I'm feeling like such a horrible mum atm. I know that i'm not and I know that I am doing the best with what I have. BUt seriously... all I do at the moment is snap at my child. The constant mum, mummy, mum mum mum mum, the constant arguing and bickering between my children, the constant attitude. I am so far over it it's not funny. I could quite easily today walk out that door and not come back (Until they are past this horrible stage anyway). Im conscious of what I am doing and when I feel myself getting to that point, I try to walk away, but it's constant. They follow me and just keep going. I Have been trying really hard to be the nice mum that I usually am but i'm finding it rally hard.
I feel like it's affecting so many other parts of my life... including with my husband.

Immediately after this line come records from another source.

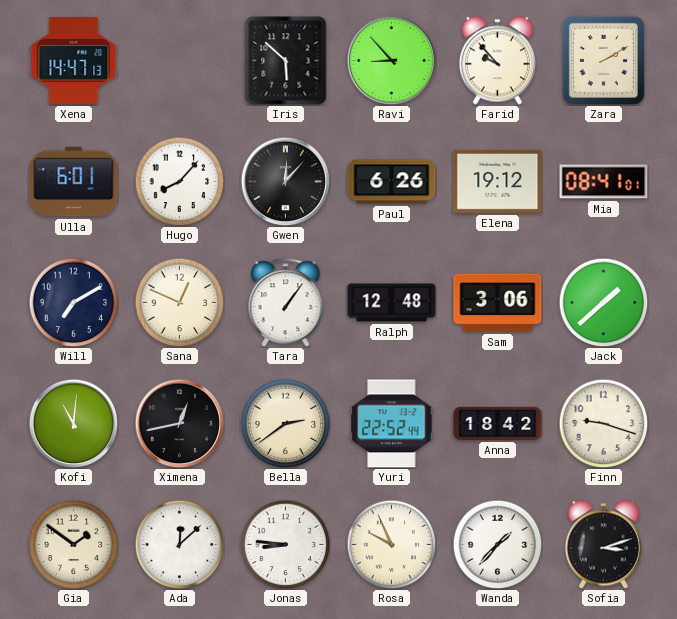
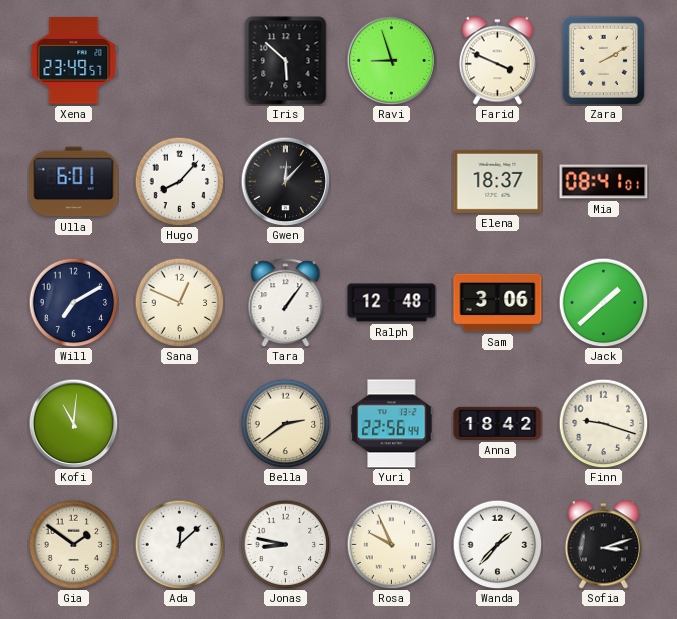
Xena: 14:47 -> 23:49
Ravi: 8:53 -> 8:57
Farid: 9:53 -> 3:49
Paul: 6:26 -> none
Elena: 19:12 -> 18:37
Ximena: 12:43 -> none
Yuri: 22:52 -> 22:56
Jonas: 8:46 -> 8:47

I just need a break.. not just over night, but an extended break. I don't have any family nearby and my most of my friends are childless so aren't keen on having my kids for a couple of days. Hopefully they will go to mums for a wk in july but atm it feels like so far away.

I had a cry in the car on the way home from the shops because i'm so exhausted and I can't keep listening to them. I cried because I feel bad for snapping at them as much as I have been. And most of all, I feel bad for not wanting to be around them atm.
It makes me sad to think I feel this way about my kids. I'm struggling and I know it will get better but right now, I hate it.